**TASK DETAILS**
Every line of the material must appear in the answer exactly as it does here.

++++

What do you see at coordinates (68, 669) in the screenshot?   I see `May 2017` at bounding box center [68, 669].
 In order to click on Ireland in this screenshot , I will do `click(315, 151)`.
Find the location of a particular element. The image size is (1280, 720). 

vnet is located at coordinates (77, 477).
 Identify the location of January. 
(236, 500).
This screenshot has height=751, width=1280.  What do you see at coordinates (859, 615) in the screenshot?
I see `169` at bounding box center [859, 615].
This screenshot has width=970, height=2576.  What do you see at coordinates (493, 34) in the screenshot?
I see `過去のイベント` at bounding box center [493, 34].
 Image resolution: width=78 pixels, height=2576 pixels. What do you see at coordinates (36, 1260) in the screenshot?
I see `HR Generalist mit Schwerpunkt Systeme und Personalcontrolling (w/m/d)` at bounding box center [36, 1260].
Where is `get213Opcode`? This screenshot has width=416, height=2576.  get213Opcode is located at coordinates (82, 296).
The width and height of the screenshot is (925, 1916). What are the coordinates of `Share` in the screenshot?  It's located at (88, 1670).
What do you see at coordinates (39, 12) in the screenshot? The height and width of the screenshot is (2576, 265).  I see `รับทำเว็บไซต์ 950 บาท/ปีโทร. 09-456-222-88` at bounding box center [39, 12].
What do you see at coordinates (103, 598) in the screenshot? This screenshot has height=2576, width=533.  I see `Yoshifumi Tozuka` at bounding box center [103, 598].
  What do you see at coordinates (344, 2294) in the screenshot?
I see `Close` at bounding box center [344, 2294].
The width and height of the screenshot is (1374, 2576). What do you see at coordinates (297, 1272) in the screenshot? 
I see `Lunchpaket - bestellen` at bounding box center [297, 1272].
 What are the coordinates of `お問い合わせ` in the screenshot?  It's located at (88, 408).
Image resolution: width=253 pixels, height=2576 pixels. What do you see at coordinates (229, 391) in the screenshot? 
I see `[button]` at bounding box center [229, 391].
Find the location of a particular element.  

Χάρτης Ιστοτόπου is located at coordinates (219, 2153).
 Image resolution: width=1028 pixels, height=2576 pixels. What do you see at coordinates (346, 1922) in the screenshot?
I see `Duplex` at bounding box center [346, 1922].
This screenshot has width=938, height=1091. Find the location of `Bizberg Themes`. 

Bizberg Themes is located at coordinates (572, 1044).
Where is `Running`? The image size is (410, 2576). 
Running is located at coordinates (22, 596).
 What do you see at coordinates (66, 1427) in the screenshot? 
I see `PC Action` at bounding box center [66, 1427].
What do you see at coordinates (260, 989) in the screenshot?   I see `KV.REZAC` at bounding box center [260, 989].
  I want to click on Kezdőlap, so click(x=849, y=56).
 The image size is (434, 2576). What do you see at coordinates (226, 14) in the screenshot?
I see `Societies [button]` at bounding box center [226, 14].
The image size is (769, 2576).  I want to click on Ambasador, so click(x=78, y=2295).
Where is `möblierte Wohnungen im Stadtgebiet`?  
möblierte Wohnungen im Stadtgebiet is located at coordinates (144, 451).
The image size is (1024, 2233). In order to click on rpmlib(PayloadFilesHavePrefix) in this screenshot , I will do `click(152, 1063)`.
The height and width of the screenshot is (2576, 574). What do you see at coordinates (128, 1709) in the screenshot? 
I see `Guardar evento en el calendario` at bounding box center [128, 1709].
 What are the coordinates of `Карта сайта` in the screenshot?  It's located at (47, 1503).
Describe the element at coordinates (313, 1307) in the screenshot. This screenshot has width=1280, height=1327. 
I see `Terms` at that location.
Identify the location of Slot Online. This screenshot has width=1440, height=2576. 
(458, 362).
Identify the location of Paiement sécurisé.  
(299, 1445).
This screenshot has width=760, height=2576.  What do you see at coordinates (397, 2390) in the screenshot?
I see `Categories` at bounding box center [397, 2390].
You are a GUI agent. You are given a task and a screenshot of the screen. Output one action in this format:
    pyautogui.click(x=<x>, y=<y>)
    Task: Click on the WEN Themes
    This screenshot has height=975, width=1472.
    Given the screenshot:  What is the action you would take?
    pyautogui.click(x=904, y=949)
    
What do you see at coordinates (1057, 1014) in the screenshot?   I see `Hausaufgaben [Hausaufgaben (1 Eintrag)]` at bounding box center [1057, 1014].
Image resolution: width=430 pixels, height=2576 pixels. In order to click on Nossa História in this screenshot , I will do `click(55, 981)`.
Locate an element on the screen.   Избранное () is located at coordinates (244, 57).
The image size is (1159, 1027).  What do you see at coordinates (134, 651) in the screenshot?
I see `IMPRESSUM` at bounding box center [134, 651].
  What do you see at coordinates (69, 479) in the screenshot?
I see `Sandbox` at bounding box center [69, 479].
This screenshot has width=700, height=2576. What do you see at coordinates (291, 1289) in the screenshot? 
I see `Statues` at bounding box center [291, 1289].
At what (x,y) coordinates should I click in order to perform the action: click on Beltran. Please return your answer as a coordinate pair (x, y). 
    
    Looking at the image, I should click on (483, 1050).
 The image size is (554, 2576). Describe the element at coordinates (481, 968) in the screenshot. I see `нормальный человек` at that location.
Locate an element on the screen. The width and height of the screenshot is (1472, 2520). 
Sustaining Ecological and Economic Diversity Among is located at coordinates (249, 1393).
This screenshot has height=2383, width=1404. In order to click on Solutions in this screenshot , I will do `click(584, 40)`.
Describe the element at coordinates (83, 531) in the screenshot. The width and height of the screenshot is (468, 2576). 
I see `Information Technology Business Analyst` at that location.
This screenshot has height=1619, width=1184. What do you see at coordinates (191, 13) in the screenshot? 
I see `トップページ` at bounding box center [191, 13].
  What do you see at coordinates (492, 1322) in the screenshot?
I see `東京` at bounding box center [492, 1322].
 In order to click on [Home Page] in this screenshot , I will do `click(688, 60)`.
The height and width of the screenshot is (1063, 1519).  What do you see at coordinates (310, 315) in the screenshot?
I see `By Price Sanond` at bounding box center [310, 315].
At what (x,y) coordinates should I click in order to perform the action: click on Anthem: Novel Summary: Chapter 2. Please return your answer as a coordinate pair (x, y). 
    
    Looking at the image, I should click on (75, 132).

++++

**FINISHED EXERCISE**
What do you see at coordinates (68, 669) in the screenshot?   I see `May 2017` at bounding box center [68, 669].
 In order to click on Ireland in this screenshot , I will do `click(315, 151)`.
Find the location of a particular element. The image size is (1280, 720). 

vnet is located at coordinates (77, 477).
 Identify the location of January. 
(236, 500).
This screenshot has height=751, width=1280.  What do you see at coordinates (859, 615) in the screenshot?
I see `169` at bounding box center [859, 615].
This screenshot has width=970, height=2576.  What do you see at coordinates (493, 34) in the screenshot?
I see `過去のイベント` at bounding box center [493, 34].
 Image resolution: width=78 pixels, height=2576 pixels. What do you see at coordinates (36, 1260) in the screenshot?
I see `HR Generalist mit Schwerpunkt Systeme und Personalcontrolling (w/m/d)` at bounding box center [36, 1260].
Where is `get213Opcode`? This screenshot has width=416, height=2576.  get213Opcode is located at coordinates (82, 296).
The width and height of the screenshot is (925, 1916). What are the coordinates of `Share` in the screenshot?  It's located at (88, 1670).
What do you see at coordinates (39, 12) in the screenshot? The height and width of the screenshot is (2576, 265).  I see `รับทำเว็บไซต์ 950 บาท/ปีโทร. 09-456-222-88` at bounding box center [39, 12].
What do you see at coordinates (103, 598) in the screenshot? This screenshot has height=2576, width=533.  I see `Yoshifumi Tozuka` at bounding box center [103, 598].
  What do you see at coordinates (344, 2294) in the screenshot?
I see `Close` at bounding box center [344, 2294].
The width and height of the screenshot is (1374, 2576). What do you see at coordinates (297, 1272) in the screenshot? 
I see `Lunchpaket - bestellen` at bounding box center [297, 1272].
 What are the coordinates of `お問い合わせ` in the screenshot?  It's located at (88, 408).
Image resolution: width=253 pixels, height=2576 pixels. What do you see at coordinates (229, 391) in the screenshot? 
I see `[button]` at bounding box center [229, 391].
Find the location of a particular element.  

Χάρτης Ιστοτόπου is located at coordinates (219, 2153).
 Image resolution: width=1028 pixels, height=2576 pixels. What do you see at coordinates (346, 1922) in the screenshot?
I see `Duplex` at bounding box center [346, 1922].
This screenshot has width=938, height=1091. Find the location of `Bizberg Themes`. 

Bizberg Themes is located at coordinates (572, 1044).
Where is `Running`? The image size is (410, 2576). 
Running is located at coordinates (22, 596).
 What do you see at coordinates (66, 1427) in the screenshot? 
I see `PC Action` at bounding box center [66, 1427].
What do you see at coordinates (260, 989) in the screenshot?   I see `KV.REZAC` at bounding box center [260, 989].
  I want to click on Kezdőlap, so click(x=849, y=56).
 The image size is (434, 2576). What do you see at coordinates (226, 14) in the screenshot?
I see `Societies [button]` at bounding box center [226, 14].
The image size is (769, 2576).  I want to click on Ambasador, so click(x=78, y=2295).
Where is `möblierte Wohnungen im Stadtgebiet`?  
möblierte Wohnungen im Stadtgebiet is located at coordinates (144, 451).
The image size is (1024, 2233). In order to click on rpmlib(PayloadFilesHavePrefix) in this screenshot , I will do `click(152, 1063)`.
The height and width of the screenshot is (2576, 574). What do you see at coordinates (128, 1709) in the screenshot? 
I see `Guardar evento en el calendario` at bounding box center [128, 1709].
 What are the coordinates of `Карта сайта` in the screenshot?  It's located at (47, 1503).
Describe the element at coordinates (313, 1307) in the screenshot. This screenshot has width=1280, height=1327. 
I see `Terms` at that location.
Identify the location of Slot Online. This screenshot has width=1440, height=2576. 
(458, 362).
Identify the location of Paiement sécurisé.  
(299, 1445).
This screenshot has width=760, height=2576.  What do you see at coordinates (397, 2390) in the screenshot?
I see `Categories` at bounding box center [397, 2390].
You are a GUI agent. You are given a task and a screenshot of the screen. Output one action in this format:
    pyautogui.click(x=<x>, y=<y>)
    Task: Click on the WEN Themes
    This screenshot has height=975, width=1472.
    Given the screenshot:  What is the action you would take?
    pyautogui.click(x=904, y=949)
    
What do you see at coordinates (1057, 1014) in the screenshot?   I see `Hausaufgaben [Hausaufgaben (1 Eintrag)]` at bounding box center [1057, 1014].
Image resolution: width=430 pixels, height=2576 pixels. In order to click on Nossa História in this screenshot , I will do `click(55, 981)`.
Locate an element on the screen.   Избранное () is located at coordinates (244, 57).
The image size is (1159, 1027).  What do you see at coordinates (134, 651) in the screenshot?
I see `IMPRESSUM` at bounding box center [134, 651].
  What do you see at coordinates (69, 479) in the screenshot?
I see `Sandbox` at bounding box center [69, 479].
This screenshot has width=700, height=2576. What do you see at coordinates (291, 1289) in the screenshot? 
I see `Statues` at bounding box center [291, 1289].
At what (x,y) coordinates should I click in order to perform the action: click on Beltran. Please return your answer as a coordinate pair (x, y). 
    
    Looking at the image, I should click on (483, 1050).
 The image size is (554, 2576). Describe the element at coordinates (481, 968) in the screenshot. I see `нормальный человек` at that location.
Locate an element on the screen. The width and height of the screenshot is (1472, 2520). 
Sustaining Ecological and Economic Diversity Among is located at coordinates (249, 1393).
This screenshot has height=2383, width=1404. In order to click on Solutions in this screenshot , I will do `click(584, 40)`.
Describe the element at coordinates (83, 531) in the screenshot. The width and height of the screenshot is (468, 2576). 
I see `Information Technology Business Analyst` at that location.
This screenshot has height=1619, width=1184. What do you see at coordinates (191, 13) in the screenshot? 
I see `トップページ` at bounding box center [191, 13].
  What do you see at coordinates (492, 1322) in the screenshot?
I see `東京` at bounding box center [492, 1322].
 In order to click on [Home Page] in this screenshot , I will do `click(688, 60)`.
The height and width of the screenshot is (1063, 1519).  What do you see at coordinates (310, 315) in the screenshot?
I see `By Price Sanond` at bounding box center [310, 315].
At what (x,y) coordinates should I click in order to perform the action: click on Anthem: Novel Summary: Chapter 2. Please return your answer as a coordinate pair (x, y). 
    
    Looking at the image, I should click on (75, 132).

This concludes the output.